Supplied material:
──────

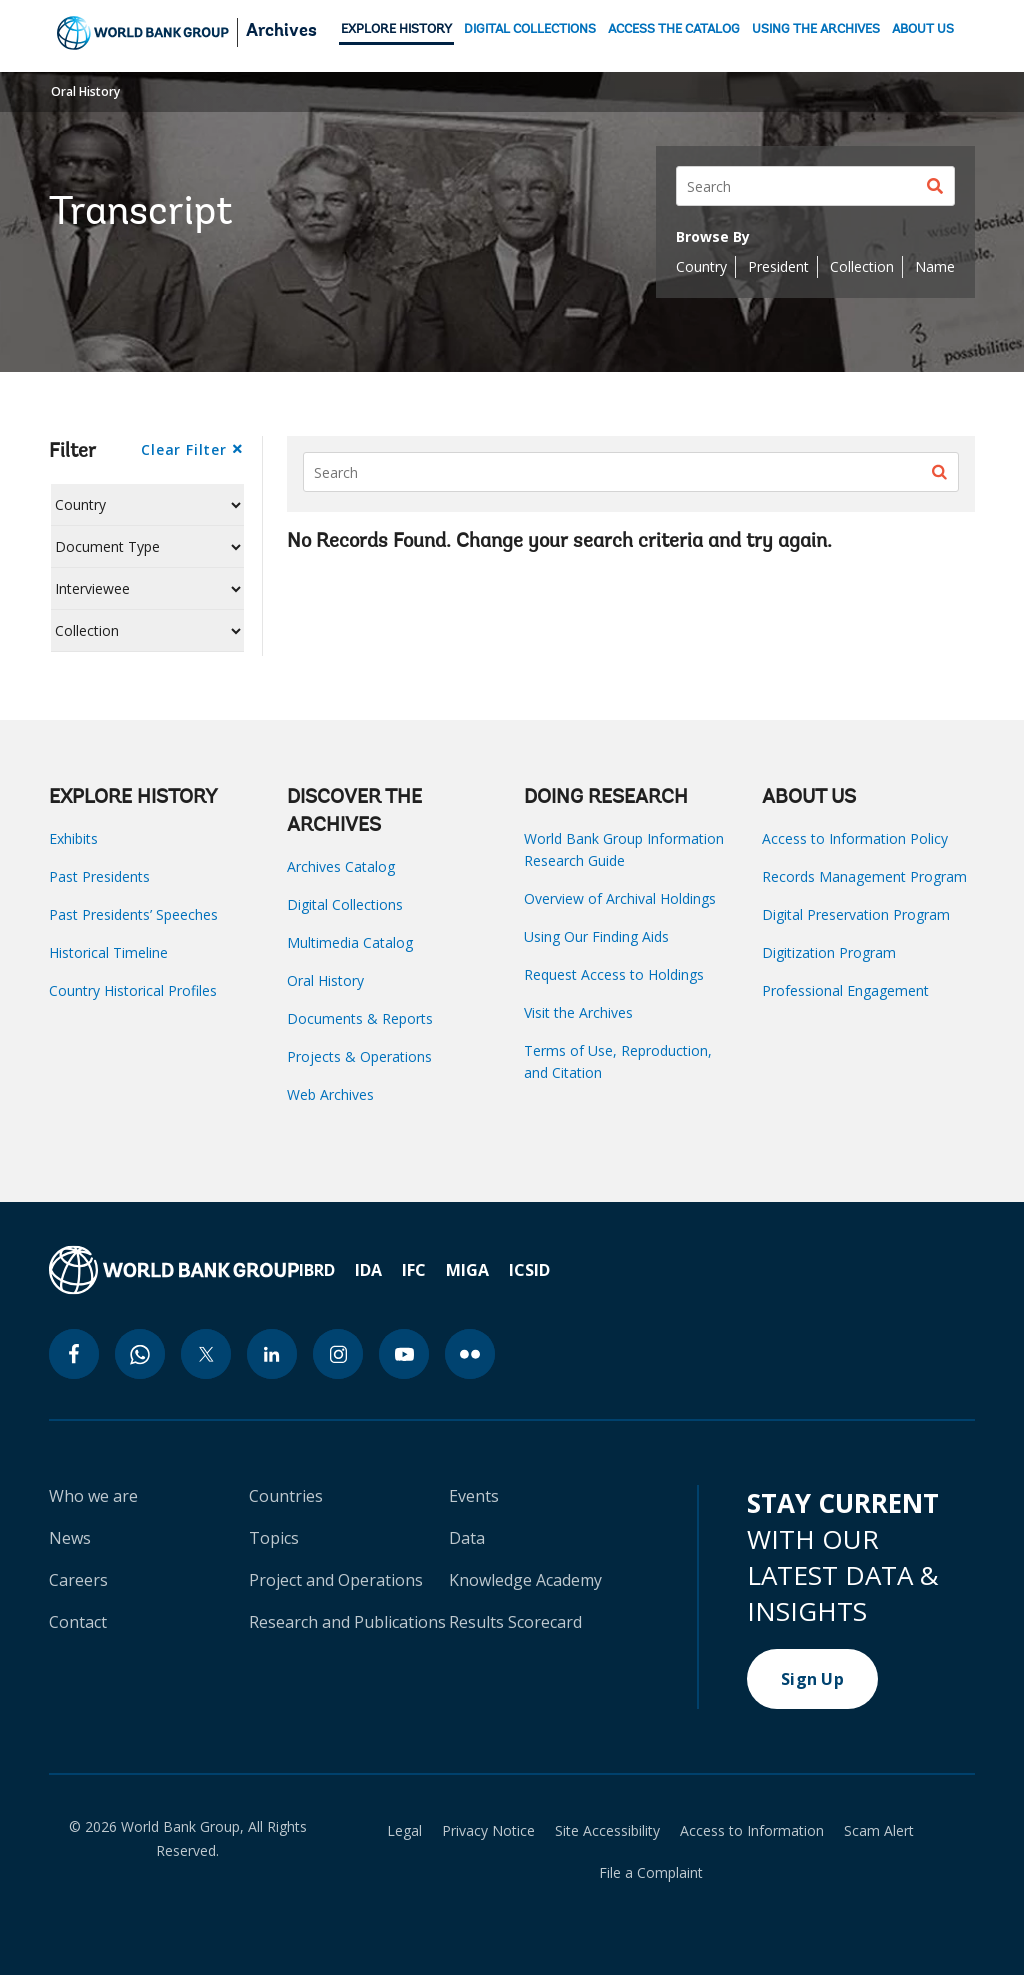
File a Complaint (651, 1873)
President (778, 266)
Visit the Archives (578, 1012)
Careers (78, 1580)
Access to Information (752, 1831)
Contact (78, 1622)
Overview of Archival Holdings (620, 898)
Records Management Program (864, 876)
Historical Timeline (108, 952)
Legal (404, 1831)
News (70, 1538)
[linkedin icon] (272, 1354)
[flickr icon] (470, 1354)
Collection (862, 266)
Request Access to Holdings (614, 974)
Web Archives (330, 1094)
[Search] (815, 186)
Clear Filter (183, 449)
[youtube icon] (404, 1354)
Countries (286, 1496)
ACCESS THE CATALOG (674, 29)
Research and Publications (347, 1622)
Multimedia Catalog (350, 942)
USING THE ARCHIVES (816, 29)
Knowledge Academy (525, 1580)
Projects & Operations (359, 1056)
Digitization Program (829, 952)
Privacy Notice (488, 1831)
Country (701, 266)
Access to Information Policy (855, 838)
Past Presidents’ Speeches (133, 914)
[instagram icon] (338, 1354)
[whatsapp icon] (140, 1354)
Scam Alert (879, 1831)
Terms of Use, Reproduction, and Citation (618, 1061)
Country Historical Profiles (133, 990)
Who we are (93, 1496)
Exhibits (73, 838)
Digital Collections (345, 904)
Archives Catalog (341, 866)
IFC (414, 1270)
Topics (274, 1538)
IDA (368, 1270)
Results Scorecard (515, 1622)
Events (474, 1496)
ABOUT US (923, 29)
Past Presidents (99, 876)
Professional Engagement (845, 990)
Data (467, 1538)
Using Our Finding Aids (596, 936)
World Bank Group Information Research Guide (624, 849)
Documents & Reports (360, 1018)
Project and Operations (336, 1580)
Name (935, 266)
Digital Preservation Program (856, 914)
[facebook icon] (74, 1354)
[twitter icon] (206, 1354)
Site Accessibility (607, 1831)
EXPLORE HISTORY (396, 29)
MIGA (467, 1270)
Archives (281, 32)
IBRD (317, 1270)
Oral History (85, 91)
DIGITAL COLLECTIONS (530, 29)
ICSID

──────

Aim of the exercise: The first line of the entries, the line containing "Collection (862, 266)", and every line between them are to be output exactly; pictures are not.

Exercise answer:
File a Complaint (651, 1873)
President (778, 266)
Visit the Archives (578, 1012)
Careers (78, 1580)
Access to Information (752, 1831)
Contact (78, 1622)
Overview of Archival Holdings (620, 898)
Records Management Program (864, 876)
Historical Timeline (108, 952)
Legal (404, 1831)
News (70, 1538)
[linkedin icon] (272, 1354)
[flickr icon] (470, 1354)
Collection (862, 266)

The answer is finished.